The Cubs started 1999 off well in trying to repeat their 1998 playoff appearance. In early June they won a pair of games against the Diamondbacks in Arizona, going into first place with a 32-23 record.
The next day, Lance Johnson got picked off to end an 8-7 loss to the D'backs. The Cubs proceeded to lose 10 of 11 and went into freefall. At one point in midsummer they lost by scores of 17-6, 19-12, 14-1 and 21-8 -- in a five-game span.
August brought, at one point, 11 losses in 12 games, and then the Giants came to town to open a four-game series on a Monday evening. Paul Sullivan sums up what happened in his Tribune "recap" of... well, read on:
What's a rain delay without rain? Just another day at Wrigley Field, where the strangest things have been happening in 1999. The Cubs-San Francisco Giants game was delayed for 3 hours 45 minutes Monday night before finally being postponed, though the rain did not begin until at least 1 1/2 hours after the scheduled 7 p.m. start. The mere "threat of rain" was enough for the Cubs to delay the start, an unfortunate occurrence for children on the eve of the first day of classes for Chicago public schools. Monday's rainout will be made up as part of a double-header Wednesday.
I was at this, uh, event. It was bizarre. At 7:05, the scheduled starting time, it was not raining. It didn't start raining until around 9:20 (a little later than Sullivan's "1 1/2 hours"), which would easily have been enough time to play six or maybe even seven innings and get an official game in. At one point, our bleacher group discovered that they had Ron Santo on WGN radio with fans during the delay, so I called in and they put me on the air to talk with Santo, who couldn't believe that they weren't playing. Even in those pre-smartphone days, I knew that once it started raining, it wasn't going to stop, so I left the park when the rain began to fall. The umpires waited another hour or so before giving up.

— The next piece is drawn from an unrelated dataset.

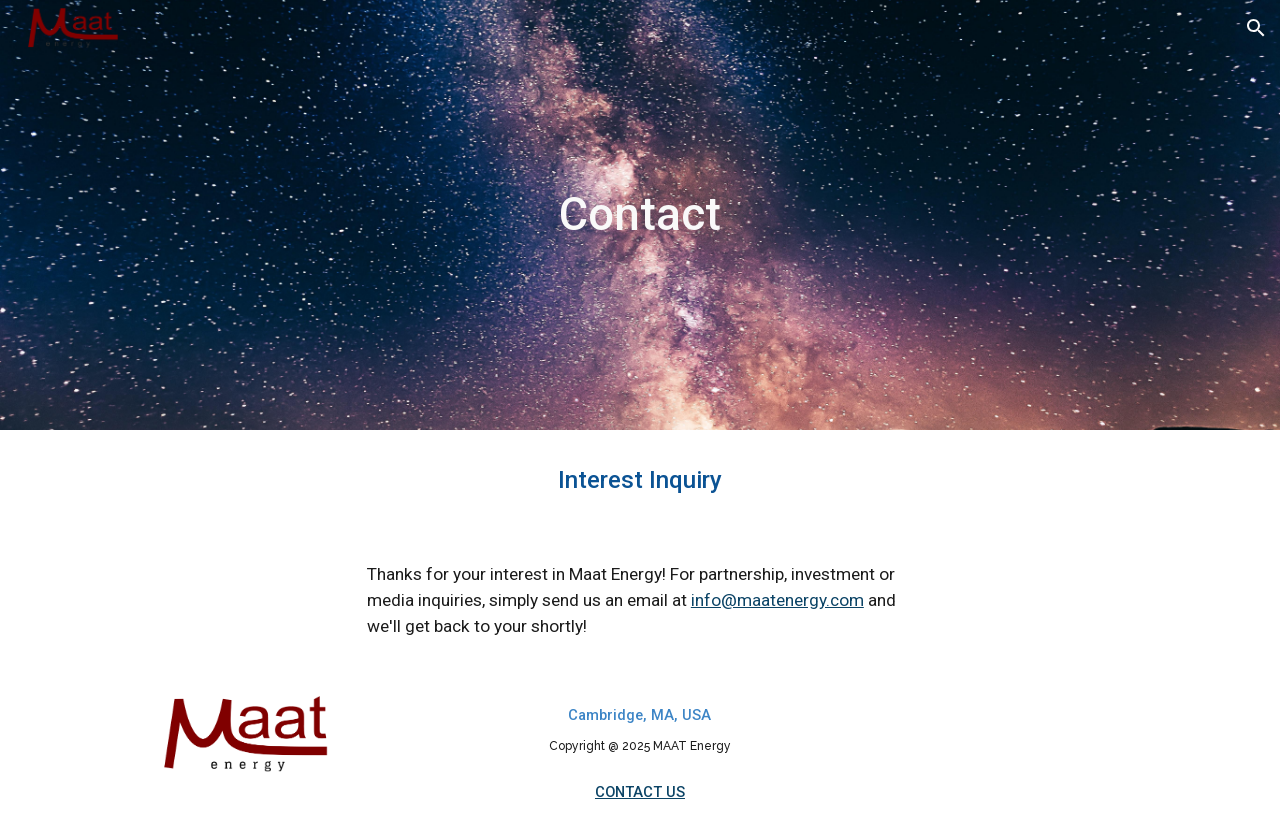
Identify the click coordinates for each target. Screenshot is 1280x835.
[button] (1256, 28)
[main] (640, 215)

At the time, the night-game ordinance did not allow the Cubs to play split doubleheaders, so they were forced to make this game up as part of a single-admission doubleheader, as noted by Sullivan, two days later. (The Giants swept the twin bill.) The three other dates in that series drew 25,501, 26,584 and 28,351, so you can probably assume there was a house of at least 25,000 on hand for that Monday night game, for which the Cubs had to issue refunds.
It was estimated by some that the cancellation of the date cost the Cubs about $1 million, a not-insignificant sum even by 1999 baseball standards (the Cubs' payroll that year was about $55 million). Rumors were that this was one of the factors that contributed to general manager Ed Lynch's dismissal midway through the next season.
August 1999 was the worst calendar month in Cubs history, as they went 6-24. The non-rain delay was a laughable symptom of the horribleness that was the 1999 season, where the Cubs went 35-72 after that 32-23 peak. That 107-game stretch, and one of identical length in 1966, are the worst such runs in club history.